# Notch Peak



## wyogoob (Sep 7, 2007)

Geeze, everyone's been up Notch Peak over by Delta except me. So I finally took the time and climbed up it.

Gawd, the northwest side of the mountain is 2,200 ft straight down, the second highest wall in America outside of El Capitan in Yosemite.

Standing on the edge looking over the edge at the bottom is not for me, ha.

It was fun and I had good company.


























This picture is not mine....got it from a friend.

I'm not making this up, I have a friend.


----------



## turkinator (May 25, 2008)

How far of a hike is it to the top? You can put me on the list of never having done it, but it's on my short list to do soon. Great pics!


----------



## middlefork (Nov 2, 2008)

Excellent adventure! Congrats.


----------



## Catherder (Aug 2, 2008)

I've never been up there either even though the in-laws live in Delta. I hear it is pretty amazing up on top. We go looking for trilobites not too far from there. 

How was the hike?


----------



## DallanC (Jan 13, 2009)

Hey thats cool. I've been on top of Swasey peak there in the distance to the north, didnt know about this one until now. 

-DallanC


----------



## middlefork (Nov 2, 2008)

Should be able to find some video of wing suiters fly off that face on You tube.


----------



## wyogoob (Sep 7, 2007)

turkinator said:


> How far of a hike is it to the top? You can put me on the list of never having done it, but it's on my short list to do soon. Great pics!


My buddies Garmin thingie said it was like 9 miles round trip. Some things I read said it was 7 miles round trip.....got me. I've hiked n backpacked for over 50 years. I'd say it's over 4 miles up there.


Catherder said:


> I've never been up there either even though the in-laws live in Delta. I hear it is pretty amazing up on top. We go looking for trilobites not too far from there.
> 
> How was the hike?


Not a bad hike, couple places I had to take my day pack off to slide down the steep rocks going out....but I'm old. You walk up a narrow canyon much of the way.

I worked at the power plant a number of times, made it to Topaz Mountain and that was it. Did Hwy 50 a coupla times and like the looks of the mountain, wanted to explore it.


----------



## Catherder (Aug 2, 2008)

wyogoob said:


> I worked at the power plant a number of times, made it to Topaz Mountain and that was it. Did Hwy 50 a coupla times and like the looks of the mountain, wanted to explore it.


I've spent many an enjoyable day at Topaz mountain. Love it there. 
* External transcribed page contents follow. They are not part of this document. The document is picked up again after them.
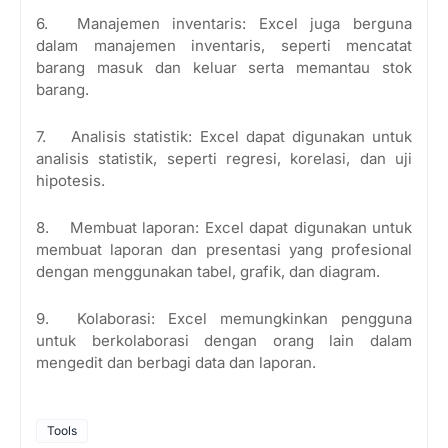
6.
Manajemen inventaris: Excel juga berguna
dalam manajemen inventaris, seperti mencatat
barang masuk dan keluar serta memantau stok
barang.
7.
Analisis statistik: Excel dapat digunakan untuk
analisis statistik, seperti regresi, korelasi, dan uji
hipotesis.
8.
Membuat laporan: Excel dapat digunakan untuk
membuat laporan dan presentasi yang profesional
dengan menggunakan tabel, grafik, dan diagram.
9.
Kolaborasi: Excel memungkinkan pengguna
untuk berkolaborasi dengan orang lain dalam
mengedit dan berbagi data dan laporan.
Tools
The West Desert looks like a boring wasteland on a map, but there is a lot of cool stuff to do out there.


----------



## Vanilla (Dec 11, 2009)

I’ve never heard of this place. Looks cool! Thanks for sharing.


----------



## wyogoob (Sep 7, 2007)

Notch Peak - Utah


Looking down the face of Utah's Notch Peak.




youtube.com


----------



## taxidermist (Sep 11, 2007)

I've never been much of an individual to just hike up a mountain without a purpose for doing so. Although I have hiked Timp a few times, and Nebo dang near every year for 10 years hunting deer. Maybe I should start?????


----------



## twinkielk15 (Jan 17, 2011)

That's a great hike! I grew up in Delta and have climbed Notch many times, Swasey a few times, and spent countless days out at Topaz. You're right, Catherder, there are so many cool things out there you'd never guess just looking at a map or even driving through. Cool pictures, Goob!


----------



## hondodawg (Mar 13, 2013)

Heard about it years ago in college, dated a Delta girl. Always wanted to go but never did. I better get it done, along with Wheeler peak. 


Sent from my iPhone using Tapatalk


----------



## DreadedBowHunter (Sep 22, 2021)

So that hike put a new Notch on your belt 🤓


----------